Ver e compreender o autor de uma obra significa ver e compreender outra consciência, a consciência do outro e seu mundo, isto é, outro sujeito (“Du”). Na explicação existe apenas uma consciência, um sujeito; na compreensão, duas consciências, dois sujeitos. (...) Em certa medida, a compreensão é sempre dialógica (BAKHTIN (2011[1959-61/1979]), p. 316, grifos do autor).

Nessa perspectiva, ao assumirmos a teoria enunciativa discursiva como norteadora de nossas leituras, admitimos, para todas as atividades que envolvem a pesquisa, considerar as relações de alteridade entre sujeitos e, por que não, entre sujeitos e o objeto de pesquisa, pois, quando lemos, não lemos palavras, lemos visões de mundo, pontos de vista.

É preciso considerar, ainda, que o sujeito se constitui pelo olhar do outro, numa relação de alteridade fundante do diálogo, logo, e da mesma forma, a linguagem se constitui e se desenvolve por meio das relações sociais entre os sujeitos.

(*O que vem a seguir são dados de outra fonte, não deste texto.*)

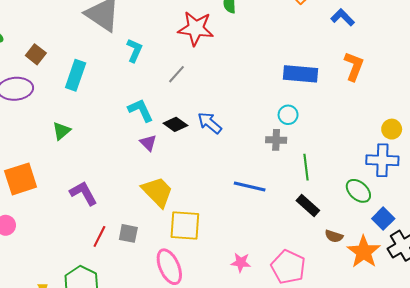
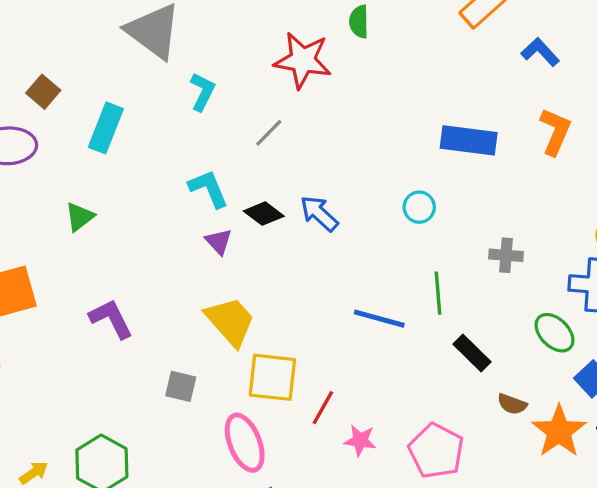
cyan circle: (288, 115) -> (419, 207), moved
gray cross: (276, 140) -> (506, 255), moved
green line: (306, 167) -> (438, 293), moved
red line: (99, 236) -> (323, 408), moved

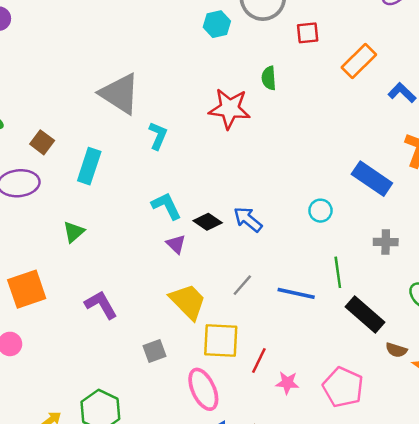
gray line: (269, 133) -> (242, 285), moved
blue rectangle: (469, 140) -> (372, 179), moved, turned 30
black rectangle: (472, 353) -> (365, 314), size x1.4
gray square: (181, 386) -> (155, 351), turned -30

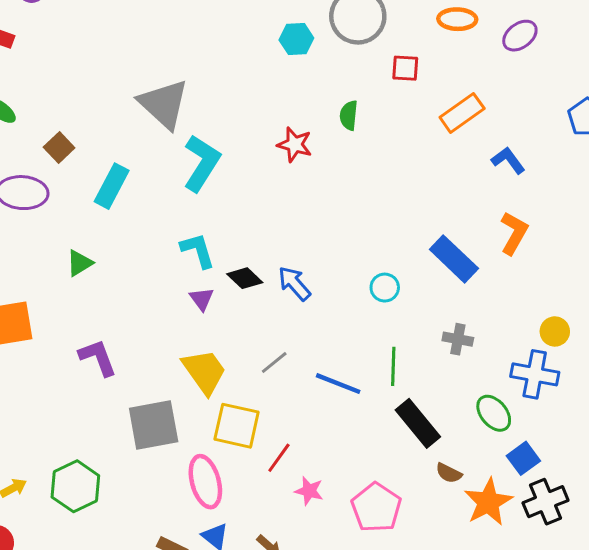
red star: (230, 109) -> (295, 145), size x0.7
cyan L-shape: (158, 136) -> (202, 163), size x1.6
gray square: (155, 351) -> (154, 425), size x1.8

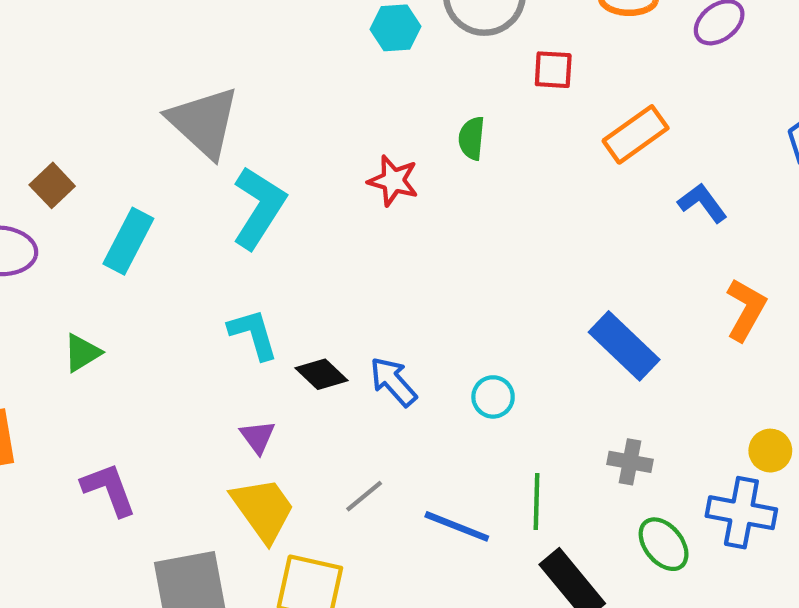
orange L-shape: (514, 233) -> (746, 310), moved
cyan circle: (385, 288) -> (493, 397), moved
purple triangle: (202, 299) -> (258, 437), moved
green ellipse: (494, 413) -> (664, 544), moved

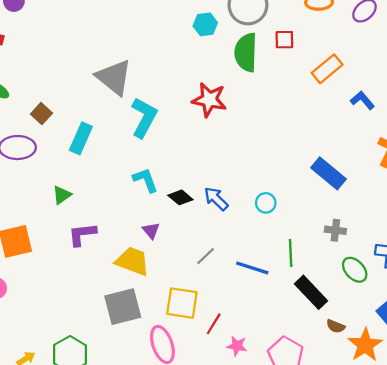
green semicircle: (472, 138) -> (246, 52), moved, size x1.8
red star: (393, 181) -> (209, 100), size x1.4
purple L-shape: (109, 489) -> (82, 234), moved, turned -72
yellow trapezoid: (263, 509) -> (132, 261), moved, turned -30

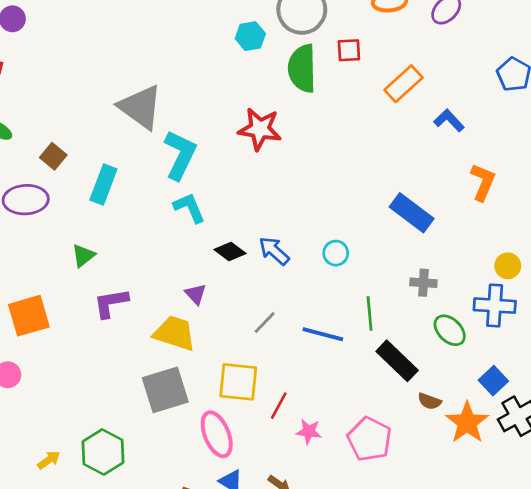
cyan L-shape: (145, 180) -> (189, 208), moved

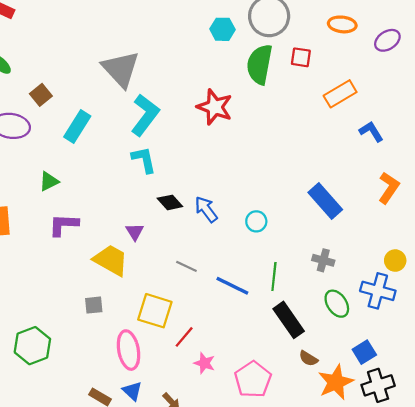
gray line: (265, 322) -> (186, 266), turned 60
gray square: (165, 390) -> (94, 305), size x0.5

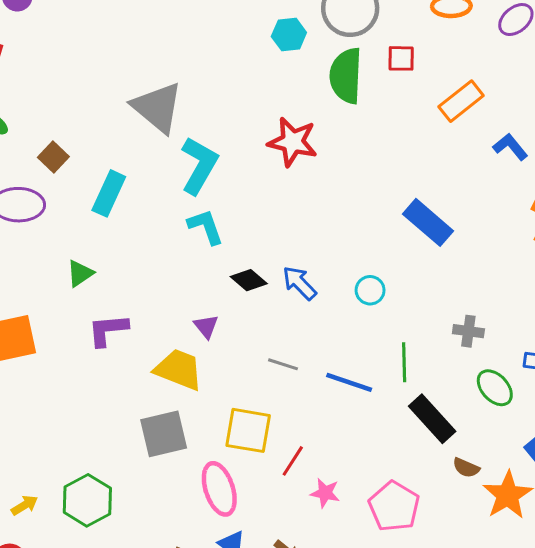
blue rectangle: (325, 201) -> (428, 222), moved
gray square: (94, 305) -> (164, 434), size x1.8

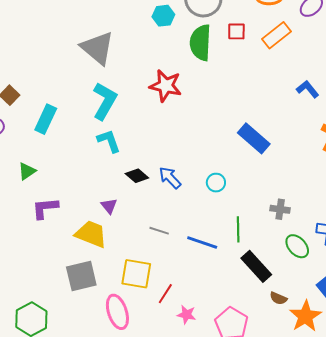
orange rectangle: (461, 101) -> (276, 35), moved
gray triangle: (157, 107) -> (97, 48), moved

Pensando assim, cabe explanar o papel fundamental do conceito de exotopia para nosso processo de seleção e análise do corpus.

Com base nessa concepção dialógica, em que os discursos estão totalmente povoados de discursos outros, anteriores a ele, e são construídos ainda na previsão de uma réplica vindoura, antecipando-a, podemos inferir que produzimos novos sentidos a partir de nossa visão de mundo, por meio da imersão no espaço do outro, no campo de visão do outro, uma vez que nos constituímos por meio dele. Logo,

temos no movimento exotópico atividade essencial para a produção estética, devido a essas articulações de aproximação e distanciamento entre os olhares. Cada olhar reflete um ponto de vista diferente, único, irrepetível, se revelando diretamente na produção de sentidos.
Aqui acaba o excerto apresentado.